Illustration symbolisant les start-up qui sont devenues des licornes en Californie


Dans la Silicon Valley, le nombre de start-up qui atteignent chaque année le statut de licorne (valorisation supérieure à 1 milliard de dollars) est très élevé pour une région presque neuf fois plus petite que la Suisse. La mentalité axée sur le risque en est l’une des raisons.


Illustration: Helen James / SWI swissinfo.ch

Suisse et Silicon Valley partagent de nombreuses similitudes. Une recherche à l’avant-garde, des universités parmi les meilleures de la planète, une innovation concentrée sur un territoire restreint. Mais font encore défaut à la Confédération cette culture entrepreneuriale et les investissements qui lui permettraient de rivaliser avec l’écosystème californien.

Cristian Grossmann était bien conscient qu’un jour ou l’autre, pour passer de la petite start-up suisse à la firme internationale, son entreprise devrait embarquer pour les États-Unis. «Impossible d’être un acteur global si l’on n’est pas aux États-Unis», affirme-t-il.

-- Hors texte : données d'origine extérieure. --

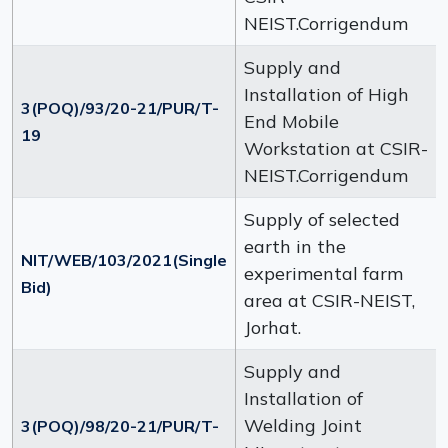
NEIST.Corrigendum
Supply and
Installation of High
3(POQ)/93/20-21/PUR/T-
End Mobile
19
Workstation at CSIR-
NEIST.Corrigendum
Supply of selected
earth in the
NIT/WEB/103/2021(Single
experimental farm
Bid)
area at CSIR-NEIST,
Jorhat.
Supply and
Installation of
Welding Joint
3(POQ)/98/20-21/PUR/T-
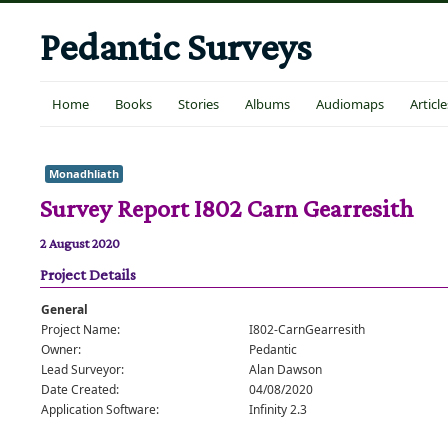
Pedantic Surveys
Home
Books
Stories
Albums
Audiomaps
Article
Monadhliath
Survey Report I802 Carn Gearresith
2 August 2020
Project Details
General
Project Name:
I802-CarnGearresith
Owner:
Pedantic
Lead Surveyor:
Alan Dawson
Date Created:
04/08/2020
Application Software:
Infinity 2.3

À la faveur d’une rencontre de hasard avec un investisseur de la Silicon Valley, il a obtenu le financement chiffré en millions nécessaire au développement et à la migration de son entreprise. Laquelle est une plateforme de communication mobile dédiée au personnel des hôtels, hôpitaux et autres établissements publics.

Malgré les soutiens obtenus à Zurich, liés surtout à l’École polytechnique fédérale de Zurich (EPFZ), l’entrepreneur ne cache pas que les débuts en Suisse n’ont pas été faciles.

Homme en chemise assis à une table avec une tasse


Cristian Grossmann est le fondateur et le CEO de l’entreprise Beekeeper, qui a son siège à Zurich.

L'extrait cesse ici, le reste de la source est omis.